Happy Independence Day to our American readers! In honor of Independence Day in the United States, we asked some of our influential American history and politics VSI authors to ask each other some pointed questions related to significant matters in America. Their passionate responses inspired a four day series leading up to America’s 237th birthday today. Today Richard M. Valelly, author of American Politics: A Very Short Introduction wraps up the series with his answers. Previously L. Sandy Maisel, Donald A. Ritchie, and Charles O. Jones shared their views.

L. Sandy Maisel (American Political Parties and Elections VSI) asked: Should political leaders be judged by their ability to achieve compromise solutions to divisive issues or by their willingness to stand on principle, rather than to compromise? 

Richard M. Valelly: I agree with the implicit premise of your question, that a dilemma has emerged for presidential or congressional leadership — compromise is no longer celebrated, and instead is criticized and denounced by pundits or advocacy groups. On the other hand, there is an austerity caucus in American politics — and a great deal of alarmism about major public policies being broken when in fact they are not, a leading example being Social Security, which needs only marginal adjustments to survive. So calls for compromise can be stalking horses for sweeping and unnecessary changes to successful programs. Standing on principle may, counter-intuitively, promote caution and prudent action.

L. Sandy Maisel: At other times in our nation’s history when partisan rancor has dominated the policymaking process, what steps have leaders taken to move the national discussion forward?
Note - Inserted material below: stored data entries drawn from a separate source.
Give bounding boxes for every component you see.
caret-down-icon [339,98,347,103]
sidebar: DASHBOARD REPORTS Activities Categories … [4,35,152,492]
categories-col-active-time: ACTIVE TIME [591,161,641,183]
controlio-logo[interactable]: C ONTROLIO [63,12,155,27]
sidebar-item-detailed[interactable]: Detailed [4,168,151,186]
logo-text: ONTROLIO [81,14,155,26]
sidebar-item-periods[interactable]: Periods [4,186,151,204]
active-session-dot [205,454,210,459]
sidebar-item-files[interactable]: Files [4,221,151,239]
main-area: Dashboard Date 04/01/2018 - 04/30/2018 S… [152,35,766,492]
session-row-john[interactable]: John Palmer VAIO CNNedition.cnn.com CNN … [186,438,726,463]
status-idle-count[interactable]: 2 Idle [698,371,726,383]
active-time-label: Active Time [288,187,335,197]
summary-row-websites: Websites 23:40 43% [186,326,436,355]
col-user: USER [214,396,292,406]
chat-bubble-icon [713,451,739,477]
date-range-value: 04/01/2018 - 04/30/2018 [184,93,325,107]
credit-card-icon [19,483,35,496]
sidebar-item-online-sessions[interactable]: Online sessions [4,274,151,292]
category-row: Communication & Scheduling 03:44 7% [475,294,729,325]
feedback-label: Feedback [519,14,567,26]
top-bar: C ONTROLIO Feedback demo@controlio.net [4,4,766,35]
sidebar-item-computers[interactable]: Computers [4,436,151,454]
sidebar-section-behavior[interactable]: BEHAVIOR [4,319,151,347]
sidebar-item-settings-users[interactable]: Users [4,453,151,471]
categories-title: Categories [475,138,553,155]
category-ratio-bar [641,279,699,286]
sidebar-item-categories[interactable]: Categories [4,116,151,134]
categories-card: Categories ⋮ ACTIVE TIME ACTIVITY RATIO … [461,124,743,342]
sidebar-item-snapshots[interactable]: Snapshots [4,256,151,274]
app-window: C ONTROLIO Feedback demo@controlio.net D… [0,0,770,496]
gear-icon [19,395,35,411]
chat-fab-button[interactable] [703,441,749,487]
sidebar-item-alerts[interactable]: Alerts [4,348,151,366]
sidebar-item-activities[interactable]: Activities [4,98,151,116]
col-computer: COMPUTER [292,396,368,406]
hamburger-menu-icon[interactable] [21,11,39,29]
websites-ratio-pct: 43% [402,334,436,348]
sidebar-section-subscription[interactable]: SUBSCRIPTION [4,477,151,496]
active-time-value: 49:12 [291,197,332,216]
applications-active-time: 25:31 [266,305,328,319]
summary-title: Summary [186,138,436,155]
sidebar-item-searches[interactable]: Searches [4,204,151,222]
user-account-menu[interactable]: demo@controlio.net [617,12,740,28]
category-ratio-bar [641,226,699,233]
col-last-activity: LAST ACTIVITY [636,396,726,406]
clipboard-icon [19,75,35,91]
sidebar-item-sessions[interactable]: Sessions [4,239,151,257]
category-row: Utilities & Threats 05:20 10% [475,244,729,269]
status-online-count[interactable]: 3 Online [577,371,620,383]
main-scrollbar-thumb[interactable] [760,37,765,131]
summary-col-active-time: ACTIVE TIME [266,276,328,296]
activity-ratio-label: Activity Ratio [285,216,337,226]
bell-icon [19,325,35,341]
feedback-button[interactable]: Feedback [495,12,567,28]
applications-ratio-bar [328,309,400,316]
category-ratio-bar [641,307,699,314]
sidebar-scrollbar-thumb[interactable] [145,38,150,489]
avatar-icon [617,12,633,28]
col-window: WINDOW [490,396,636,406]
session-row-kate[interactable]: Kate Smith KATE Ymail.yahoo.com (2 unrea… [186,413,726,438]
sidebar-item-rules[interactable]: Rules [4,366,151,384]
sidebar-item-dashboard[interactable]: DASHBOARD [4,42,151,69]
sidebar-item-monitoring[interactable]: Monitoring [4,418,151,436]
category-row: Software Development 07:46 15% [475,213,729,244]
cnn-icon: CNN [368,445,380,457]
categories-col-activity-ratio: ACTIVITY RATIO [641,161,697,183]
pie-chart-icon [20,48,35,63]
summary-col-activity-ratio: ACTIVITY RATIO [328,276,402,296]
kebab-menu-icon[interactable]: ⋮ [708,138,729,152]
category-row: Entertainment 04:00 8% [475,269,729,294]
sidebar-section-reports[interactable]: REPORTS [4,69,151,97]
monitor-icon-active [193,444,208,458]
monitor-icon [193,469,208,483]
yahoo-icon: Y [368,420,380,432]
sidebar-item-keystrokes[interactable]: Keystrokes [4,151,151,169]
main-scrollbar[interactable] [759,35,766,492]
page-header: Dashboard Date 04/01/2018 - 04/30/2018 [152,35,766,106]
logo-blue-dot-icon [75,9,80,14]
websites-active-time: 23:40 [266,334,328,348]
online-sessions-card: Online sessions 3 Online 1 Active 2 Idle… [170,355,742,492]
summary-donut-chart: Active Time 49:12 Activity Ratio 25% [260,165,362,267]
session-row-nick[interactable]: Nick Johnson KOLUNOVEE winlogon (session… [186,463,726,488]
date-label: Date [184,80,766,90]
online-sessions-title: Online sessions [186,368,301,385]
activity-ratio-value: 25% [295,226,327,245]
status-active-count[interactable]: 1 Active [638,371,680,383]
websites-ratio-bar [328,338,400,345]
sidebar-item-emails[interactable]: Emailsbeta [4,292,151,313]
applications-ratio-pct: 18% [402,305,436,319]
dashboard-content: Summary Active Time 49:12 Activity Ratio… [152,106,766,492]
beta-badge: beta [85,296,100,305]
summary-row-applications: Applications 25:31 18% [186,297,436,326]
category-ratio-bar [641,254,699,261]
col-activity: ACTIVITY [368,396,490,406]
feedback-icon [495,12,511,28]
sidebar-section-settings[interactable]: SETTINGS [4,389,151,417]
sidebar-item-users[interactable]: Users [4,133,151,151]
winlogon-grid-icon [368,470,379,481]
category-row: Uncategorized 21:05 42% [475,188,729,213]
Richard M. Valelly: A time-honored step is the commission model. Another is to go on a listening tour. But ultimately the best step is to listen carefully to what well-designed and reliable surveys tell us about what the public wants. Benjamin Page and Robert Shapiro made a strong case for the rational public some time ago — and we know from the work of Martin Gilens that much of the public is ignored. That needs to change. The majorities that show up in public polls are artifacts of surveys, yes, but they tell us a lot about the citizenry wants government to do. Nate Silver said it best: there is a signal in the noise. Let’s listen to these signals. I’m not calling for government-by-polling, but I do think that the ordinary citizen needs better representation for the simple reason that ordinary citizens are remarkably moderate.

Charles O. Jones (The American Presidency VSI) asked: Conventional wisdom has it the out-party does not have either a single leader, or even, nationally, a means to integrate policy proposals. Yet today the Republican Party is challenged to have an “agenda” akin to a national platform. Is this a change? Or merely a media illusion?

Richard M. Valelly: This is a change, and it goes back to the speakership of James Wright and the speakerships since then, including the Contract With America. The out-party has been programmatic for nearly 30 years now, as David Rohde first showed in his discussion of conditional party government.

Charles O. Jones: What has been the effect on the congressional committees of having outside “gangs” and/or public agenda campaigns by presidents? Immigration being the most recent case, Social Security for Bush 43 (but there are many such).

Richard M. Valelly: The “gangs” and other informal coalitions broker discussions that are now harder for formal party leaders than they once were. They seem to be a partial solution to the effects of polarization on the policy process.

Donald A. Ritchie (The US Congress VSI) asked: The US Congress has been called a “broken branch.” If that’s so, whose fault is it: the institution, the political parties, or the voters?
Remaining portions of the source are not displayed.